BMI, Thyroid dysfunctions, and dyslipidemia were enrolled in the control-study, and there were significant associations between those parameters and preeclampsia, including EOPE and LOPE subgroups. Pregnancy women who exposed to dyslipidemia are more prone to developing gestational diabetes, preeclampsia, preterm birth, or cardiovascular diseases (CVD). [4243] Thyroid dysfunction, including hypothyroidism and thyrotoxicosis, is associated with preeclampsia, preterm delivery, placental abruptions, and fetal neurologic development.[44] Pre-pregnancy BMI had been identified to be independent risk factors for both EOPE and LOPE, and BMI might be one of the ways to diagnose preeclampsia. [45] Our results are similar to those of previous studies. Changes in thyroid function profiles in women with preeclampsia are controversial in different studies reported. The levels of T3 and T4 hormones are higher in Sudanese patients with preeclampsia, [46] but not in Iranians.[47] In our study, we got a consistent and stable result: women with preeclampsia had higher levels of TSH and lower FT3 and FT4 hormones. The levels of FT3 and FT4 are associated with the tendency of preeclampsia, although the information regarding thyroid function in preeclampsia was scanty.[48]

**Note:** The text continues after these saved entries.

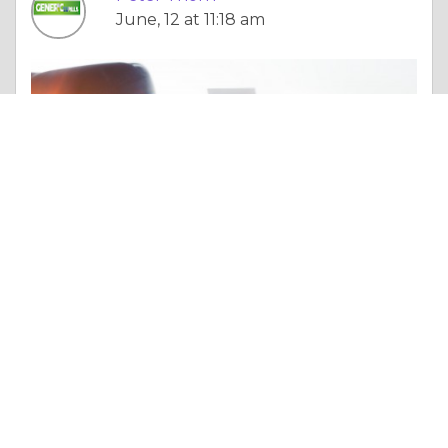
June, 12 at 11:18 am
Essay |
Wisdom & Knowledge
Τι πρέπει να γνωρίζετε πριν αγοράσετε Kamagra Χάπια online;
Like 0
Comment
Share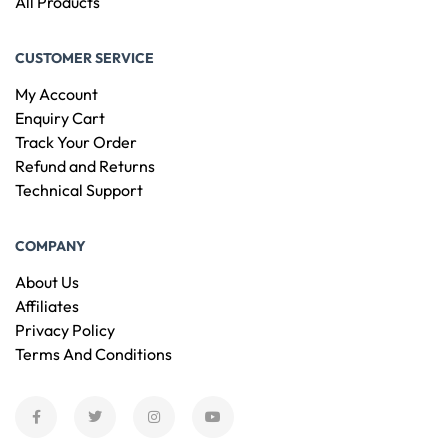
All Products
CUSTOMER SERVICE
My Account
Enquiry Cart
Track Your Order
Refund and Returns
Technical Support
COMPANY
About Us
Affiliates
Privacy Policy
Terms And Conditions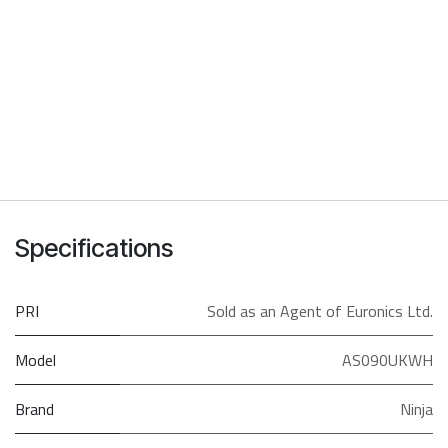
Specifications
PRI
Sold as an Agent of Euronics Ltd.
Model
AS090UKWH
Brand
Ninja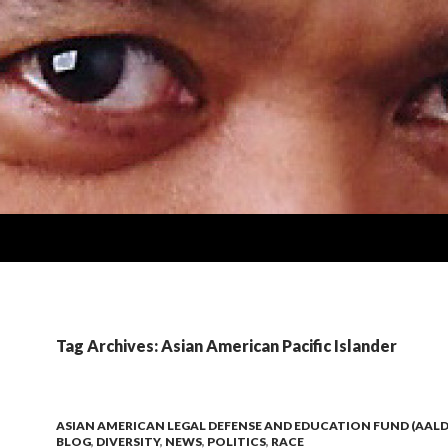
Tag Archives: Asian American Pacific Islander
ASIAN AMERICAN LEGAL DEFENSE AND EDUCATION FUND (AALD
BLOG
,
DIVERSITY
,
NEWS
,
POLITICS
,
RACE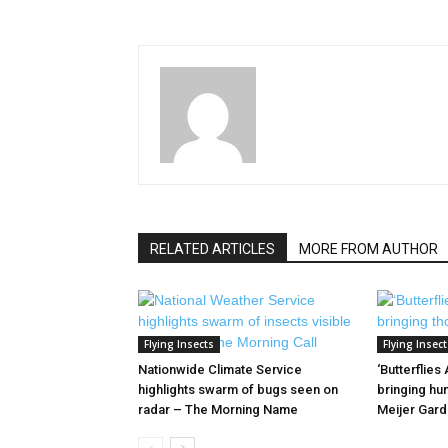
RELATED ARTICLES
MORE FROM AUTHOR
Flying Insects
Flying Insect
Nationwide Climate Service
‘Butterflies
highlights swarm of bugs seen on
bringing hun
radar – The Morning Name
Meijer Gar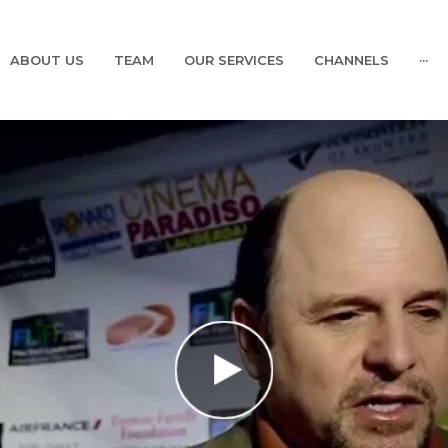
ABOUT US
TEAM
OUR SERVICES
CHANNELS
···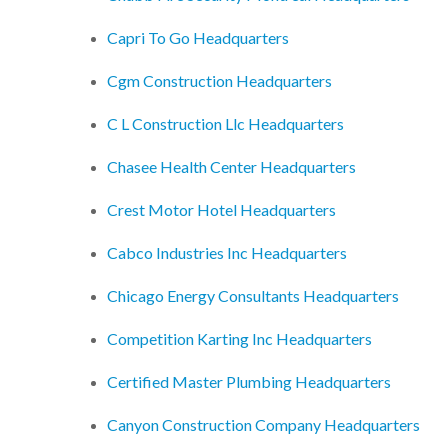
Capri To Go Headquarters
Cgm Construction Headquarters
C L Construction Llc Headquarters
Chasee Health Center Headquarters
Crest Motor Hotel Headquarters
Cabco Industries Inc Headquarters
Chicago Energy Consultants Headquarters
Competition Karting Inc Headquarters
Certified Master Plumbing Headquarters
Canyon Construction Company Headquarters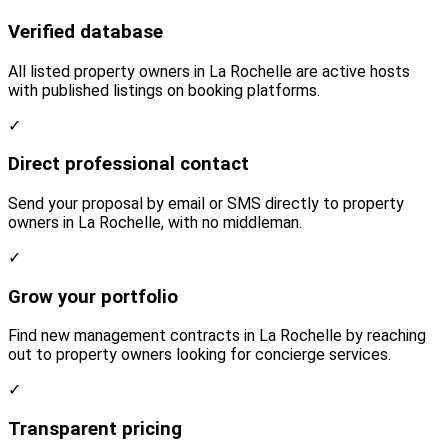
Verified database
All listed property owners in La Rochelle are active hosts
with published listings on booking platforms.
✓
Direct professional contact
Send your proposal by email or SMS directly to property
owners in La Rochelle, with no middleman.
✓
Grow your portfolio
Find new management contracts in La Rochelle by reaching
out to property owners looking for concierge services.
✓
Transparent pricing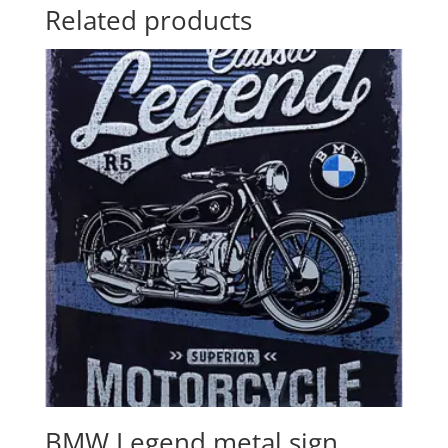
Related products
BMW Legend metal sign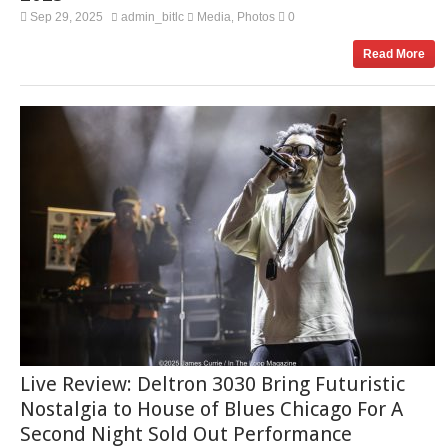
Sep 29, 2025
admin_bitlc
Media
Photos
0
,
Read More
Live Review: Deltron 3030 Bring Futuristic
Nostalgia to House of Blues Chicago For A
Second Night Sold Out Performance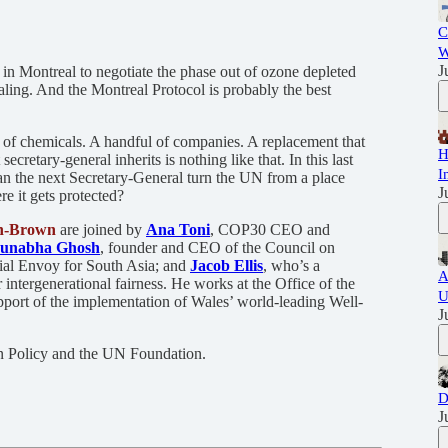
C
W
J
in Montreal to negotiate the phase out of ozone depleted
ling. And the Montreal Protocol is probably the best
t of chemicals. A handful of companies. A replacement that
H
ecretary-general inherits is nothing like that. In this last
I
an the next Secretary-General turn the UN from a place
J
re it gets protected?
h-Brown
are joined by
Ana Toni
, COP30 CEO and
unabha Ghosh
, founder and CEO of the Council on
al Envoy for South Asia; and
Jacob Ellis
, who’s a
A
 intergenerational fairness. He works at the Office of the
U
port of the implementation of Wales’ world-leading Well-
J
gn Policy and the UN Foundation.
D
J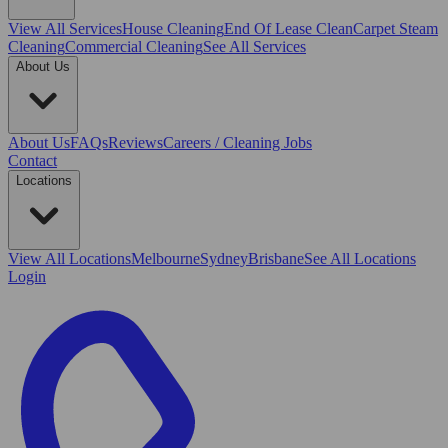
View All
Services
House Cleaning
End Of Lease Clean
Carpet Steam
Cleaning
Commercial Cleaning
See All Services
About Us
About Us
FAQs
Reviews
Careers / Cleaning Jobs
Contact
Locations
View All
Locations
Melbourne
Sydney
Brisbane
See All Locations
Login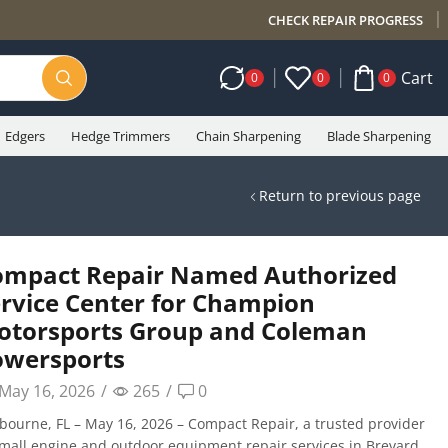
CHECK REPAIR PROGRESS
Cart
0
0
0
Edgers
Hedge Trimmers
Chain Sharpening
Blade Sharpening
Return to previous page
ompact Repair Named Authorized
rvice Center for Champion
otorsports Group and Coleman
owersports
May 16, 2026
/
265
/
0
bourne, FL – May 16, 2026 – Compact Repair, a trusted provider
small engine and outdoor equipment repair services in Brevard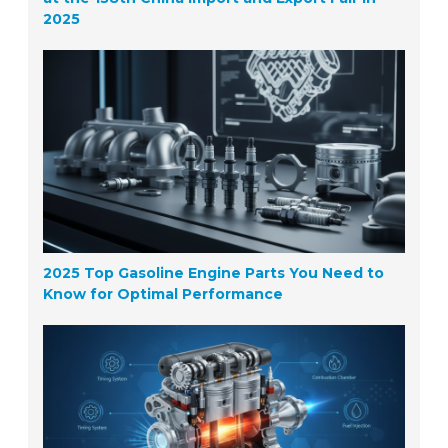
2025
2025 Top Gasoline Engine Parts You Need to
Know for Optimal Performance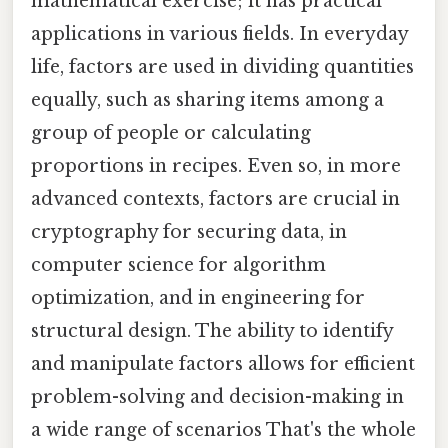
mathematical exercise; it has practical
applications in various fields. In everyday
life, factors are used in dividing quantities
equally, such as sharing items among a
group of people or calculating
proportions in recipes. Even so, in more
advanced contexts, factors are crucial in
cryptography for securing data, in
computer science for algorithm
optimization, and in engineering for
structural design. The ability to identify
and manipulate factors allows for efficient
problem-solving and decision-making in
a wide range of scenarios That's the whole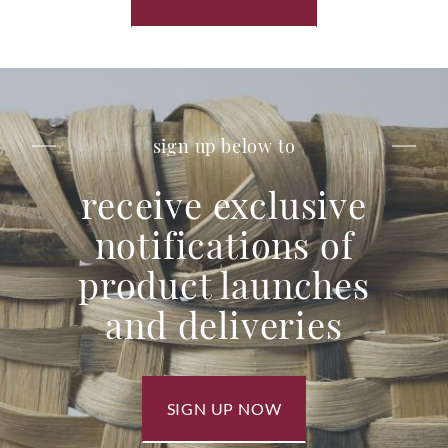
sign up below to
receive exclusive
notifications of
product launches
and deliveries
SIGN UP NOW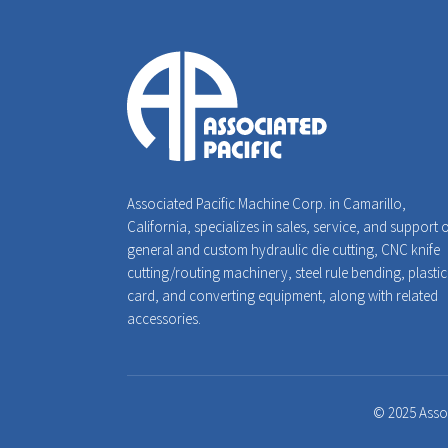
Associated Pacific Machine Corp. in Camarillo,
California, specializes in sales, service, and support 
general and custom hydraulic die cutting, CNC knife
cutting/routing machinery, steel rule bending, plastic
card, and converting equipment, along with related
accessories.
© 2025 Assoc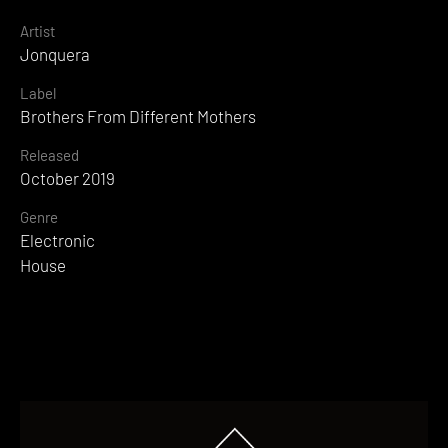
Artist
Jonquera
Label
Brothers From Different Mothers
Released
October 2019
Genre
Electronic
House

Preeclampsia, known as a complex disease, involves multiple risk factors including genetic susceptibility, immunity, hypothyroidism, and environmental factors. To date, no single risk factor as the absolute predictive indicator has been identified. We think that the onset of the disease is based on the cumulative contributions of many risk factors.
China is a multi-nationality county with different genetic information, and Chinese Northern Han populations were our targeted populations. In the present study, we identified different risk factors for EOPE and LOPE through the method of traditional logistic regression. Different risk factors are shown in the study, which means there are different pathogenesis in EOPE and LOPE. We think it is a considerable method to predict the risk of preeclampsia based on the cumulative effect of different risk factors. In the further, we will continue to explore the risk factor of preeclampsia to build a model of preeclampsia.
The major limitation of the present study should be noted. That the sample size is relatively small, which will be expanded in both controls, and PE groups with more environmental and genetic factors for optimization and validation of the predictive model.